Where measured (h, θ) data exist, it is worth comparing PTF estimates to fitted parameters.
set.seed(3109)
# Simulate lab-measured retention for the loam terrace (site 3)
loam_true <- ptf_params |> filter(site == "Loam terrace")
lab_heads <- c(0, 10, 33, 100, 330, 1000, 5000, 15000)
lab_obs <- tibble(
h = lab_heads,
theta = with(loam_true,
theta_r + (theta_s - theta_r) /
(1 + (alpha * lab_heads)^n)^(1 - 1/n)
) + rnorm(length(lab_heads), 0, 0.008)
)
# Fit VG to the simulated lab data
fitted <- fit_swrc(lab_obs, theta_col = theta, h_col = h)
#> Warning in stats::nls(formula = vg_formula, data = fit_df, start =
#> as.list(start_all), : Convergence failure: singular convergence (7)
comparison <- bind_rows(
mutate(loam_true |> select(theta_r, theta_s, alpha, n), source = "PTF"),
mutate(fitted |> select(theta_r, theta_s, alpha, n), source = "Fitted")
) |>
filter(!is.na(theta_r), theta_s > theta_r, n > 1)
comparison
#> # A tibble: 2 × 5
#> theta_r theta_s alpha n source
#> <dbl> <dbl> <dbl> <dbl> <chr>
#> 1 0 0.432 0.171 1.00 PTF
#> 2 0.431 0.440 0.00309 17.5 Fitted
curves_comparison <- comparison |>
tidyr::crossing(h = heads) |>
mutate(m = 1 - 1 / n) |>
swrc_van_genuchten(theta_r = theta_r, theta_s = theta_s,
alpha = alpha, n = n, h = h)
ggplot() +
geom_line(data = curves_comparison,
aes(x = h, y = .theta, colour = source, linetype = source),
linewidth = 0.9) +
geom_point(data = lab_obs, aes(x = h, y = theta), size = 2.5) +
scale_x_log10(labels = scales::label_comma()) +
labs(
x = "Matric potential |h| (cm)",
y = expression(theta~(m^3/m^3)),
colour = "Source", linetype = "Source",
title = "Loam terrace: PTF estimate vs NLS fit to lab data",
caption = "Points = simulated lab observations"
)
#> Warning in scale_x_log10(labels = scales::label_comma()): log-10
#> transformation introduced infinite values.
6. Real-world PTF data sources
| Source | Parameters | Coverage | Notes |
|---|---|---|---|
| Wösten et al. (1999) | θ_s, α, n, K_sat | European soils | Used in this vignette |
| Rawls & Brakensiek (1985) | θ_r, θ_s, α, n | US soils | Class-mean or continuous |
| Schaap et al. (2001) — Rosetta | θ_r, θ_s, α, n, K_sat | Global | Neural network; rosettaAPI R package |
| SoilGrids + Cosby (1984) | B-C parameters | Global 250m | Via soilDB R package |
For most applications, Rosetta 3 (Schaap 2001,
updated Zhang & Schaap 2017) provides the best accuracy for global
use.
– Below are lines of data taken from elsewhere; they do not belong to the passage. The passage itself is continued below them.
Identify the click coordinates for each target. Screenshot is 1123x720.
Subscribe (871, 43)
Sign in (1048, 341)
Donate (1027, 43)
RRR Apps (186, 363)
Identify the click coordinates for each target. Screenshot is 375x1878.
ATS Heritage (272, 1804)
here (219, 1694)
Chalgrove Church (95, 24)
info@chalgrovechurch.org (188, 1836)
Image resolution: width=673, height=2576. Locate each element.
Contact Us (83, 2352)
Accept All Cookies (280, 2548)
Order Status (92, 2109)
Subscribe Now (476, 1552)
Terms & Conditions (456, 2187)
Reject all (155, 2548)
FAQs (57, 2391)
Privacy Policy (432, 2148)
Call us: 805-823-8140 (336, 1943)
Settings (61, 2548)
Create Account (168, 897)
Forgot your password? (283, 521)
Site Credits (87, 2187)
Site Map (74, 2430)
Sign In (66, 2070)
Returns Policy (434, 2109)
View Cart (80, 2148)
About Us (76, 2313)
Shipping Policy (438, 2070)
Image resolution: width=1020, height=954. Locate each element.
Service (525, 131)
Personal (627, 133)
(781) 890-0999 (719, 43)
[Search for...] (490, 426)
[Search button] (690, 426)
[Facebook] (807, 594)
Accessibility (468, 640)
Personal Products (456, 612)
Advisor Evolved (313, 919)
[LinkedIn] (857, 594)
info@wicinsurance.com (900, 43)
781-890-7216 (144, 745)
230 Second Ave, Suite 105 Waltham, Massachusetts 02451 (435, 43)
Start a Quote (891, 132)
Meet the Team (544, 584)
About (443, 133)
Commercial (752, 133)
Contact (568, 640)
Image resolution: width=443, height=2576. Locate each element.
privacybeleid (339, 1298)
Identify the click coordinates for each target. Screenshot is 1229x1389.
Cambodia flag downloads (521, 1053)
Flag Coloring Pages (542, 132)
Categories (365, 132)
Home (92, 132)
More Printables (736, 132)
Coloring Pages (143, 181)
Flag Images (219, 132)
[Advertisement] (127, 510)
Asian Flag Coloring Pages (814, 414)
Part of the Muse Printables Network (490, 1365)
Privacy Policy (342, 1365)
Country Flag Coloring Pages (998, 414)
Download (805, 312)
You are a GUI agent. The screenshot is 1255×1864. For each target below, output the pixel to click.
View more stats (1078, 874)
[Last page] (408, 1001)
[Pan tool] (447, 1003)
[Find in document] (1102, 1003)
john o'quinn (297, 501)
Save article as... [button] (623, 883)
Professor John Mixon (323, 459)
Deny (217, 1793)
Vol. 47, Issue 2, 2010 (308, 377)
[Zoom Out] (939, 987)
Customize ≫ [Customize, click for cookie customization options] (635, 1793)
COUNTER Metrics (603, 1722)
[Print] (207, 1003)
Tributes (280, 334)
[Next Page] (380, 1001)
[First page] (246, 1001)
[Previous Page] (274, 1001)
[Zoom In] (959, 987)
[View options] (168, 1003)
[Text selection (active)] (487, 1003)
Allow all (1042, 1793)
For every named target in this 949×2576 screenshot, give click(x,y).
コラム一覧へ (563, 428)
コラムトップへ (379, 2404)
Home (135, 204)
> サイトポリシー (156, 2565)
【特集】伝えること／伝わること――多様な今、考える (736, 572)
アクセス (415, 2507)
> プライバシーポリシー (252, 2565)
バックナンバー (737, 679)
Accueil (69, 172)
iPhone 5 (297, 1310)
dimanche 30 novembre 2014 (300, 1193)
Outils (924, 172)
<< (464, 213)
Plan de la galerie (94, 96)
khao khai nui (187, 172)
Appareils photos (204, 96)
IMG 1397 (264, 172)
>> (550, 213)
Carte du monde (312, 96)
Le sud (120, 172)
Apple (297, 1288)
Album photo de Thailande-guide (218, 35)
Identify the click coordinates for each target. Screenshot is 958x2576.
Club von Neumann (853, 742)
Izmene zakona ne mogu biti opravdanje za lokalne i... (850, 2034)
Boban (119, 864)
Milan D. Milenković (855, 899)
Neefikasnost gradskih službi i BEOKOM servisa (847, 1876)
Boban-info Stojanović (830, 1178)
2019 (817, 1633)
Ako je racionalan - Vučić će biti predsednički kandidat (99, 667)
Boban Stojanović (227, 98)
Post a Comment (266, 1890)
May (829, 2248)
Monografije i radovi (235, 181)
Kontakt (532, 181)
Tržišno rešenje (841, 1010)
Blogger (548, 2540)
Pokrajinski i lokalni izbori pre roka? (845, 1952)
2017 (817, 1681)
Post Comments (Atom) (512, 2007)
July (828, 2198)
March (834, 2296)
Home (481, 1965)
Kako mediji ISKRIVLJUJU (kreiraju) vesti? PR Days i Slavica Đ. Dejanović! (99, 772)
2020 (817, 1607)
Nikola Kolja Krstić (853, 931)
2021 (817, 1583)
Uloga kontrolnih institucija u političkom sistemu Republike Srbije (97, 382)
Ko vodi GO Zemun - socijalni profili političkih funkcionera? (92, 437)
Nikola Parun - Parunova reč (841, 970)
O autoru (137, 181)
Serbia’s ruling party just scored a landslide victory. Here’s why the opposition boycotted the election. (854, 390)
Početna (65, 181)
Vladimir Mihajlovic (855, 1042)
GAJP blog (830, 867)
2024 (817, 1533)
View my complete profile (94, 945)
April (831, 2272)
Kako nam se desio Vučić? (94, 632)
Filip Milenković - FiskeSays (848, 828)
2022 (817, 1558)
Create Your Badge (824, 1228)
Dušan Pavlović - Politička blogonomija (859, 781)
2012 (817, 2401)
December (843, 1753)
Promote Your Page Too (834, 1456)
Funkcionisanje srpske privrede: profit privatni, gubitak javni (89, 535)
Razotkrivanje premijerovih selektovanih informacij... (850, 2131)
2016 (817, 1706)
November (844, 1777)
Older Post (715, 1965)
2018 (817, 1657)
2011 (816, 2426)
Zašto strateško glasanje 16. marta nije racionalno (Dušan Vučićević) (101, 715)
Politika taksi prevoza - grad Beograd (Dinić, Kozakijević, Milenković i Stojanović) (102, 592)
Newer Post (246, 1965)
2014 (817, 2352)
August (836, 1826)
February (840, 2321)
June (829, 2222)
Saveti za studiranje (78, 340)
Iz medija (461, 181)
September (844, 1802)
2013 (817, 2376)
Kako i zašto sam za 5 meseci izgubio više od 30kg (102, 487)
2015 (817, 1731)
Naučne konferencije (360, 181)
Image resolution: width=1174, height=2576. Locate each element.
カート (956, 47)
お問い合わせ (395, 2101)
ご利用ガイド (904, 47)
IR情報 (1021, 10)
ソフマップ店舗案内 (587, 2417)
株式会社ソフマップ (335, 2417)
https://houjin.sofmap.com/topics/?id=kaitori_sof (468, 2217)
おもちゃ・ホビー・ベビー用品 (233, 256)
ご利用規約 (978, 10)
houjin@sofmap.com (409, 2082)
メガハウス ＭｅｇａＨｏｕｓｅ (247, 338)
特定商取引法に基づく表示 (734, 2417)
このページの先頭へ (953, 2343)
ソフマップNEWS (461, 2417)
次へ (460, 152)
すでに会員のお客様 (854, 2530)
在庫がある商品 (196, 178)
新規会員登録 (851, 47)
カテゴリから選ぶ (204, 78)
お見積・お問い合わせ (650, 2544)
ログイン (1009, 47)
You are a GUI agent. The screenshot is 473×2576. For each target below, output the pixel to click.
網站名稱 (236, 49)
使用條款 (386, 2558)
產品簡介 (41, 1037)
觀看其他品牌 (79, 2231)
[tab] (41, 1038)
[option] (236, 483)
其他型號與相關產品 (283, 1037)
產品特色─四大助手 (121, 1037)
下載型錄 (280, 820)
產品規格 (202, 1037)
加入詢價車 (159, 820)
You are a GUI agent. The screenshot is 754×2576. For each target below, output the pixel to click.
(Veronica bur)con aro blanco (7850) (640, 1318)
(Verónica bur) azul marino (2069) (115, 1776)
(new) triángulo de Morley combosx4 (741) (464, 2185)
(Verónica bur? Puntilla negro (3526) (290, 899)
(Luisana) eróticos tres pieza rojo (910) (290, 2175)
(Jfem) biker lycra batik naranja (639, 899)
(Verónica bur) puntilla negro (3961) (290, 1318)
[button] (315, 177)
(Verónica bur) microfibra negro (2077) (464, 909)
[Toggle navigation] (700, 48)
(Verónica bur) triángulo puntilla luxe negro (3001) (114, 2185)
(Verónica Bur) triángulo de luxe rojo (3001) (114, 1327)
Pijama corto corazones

The rosettaAPI package provides access to the web
API.
Summary
The PTF workflow integrates seamlessly with
tidysoilwater:
soil_data |>
mutate(wosten_ptf(sand, silt, clay, om, bd)) |> # add PTF columns
crossing(h = heads) |>
mutate(m = 1 - 1 / n) |>
swrc_van_genuchten(theta_r, theta_s, alpha, n, h) # evaluate curvePTF-derived parameters are best treated as priors — useful for rapid assessment but best validated against local laboratory data when available.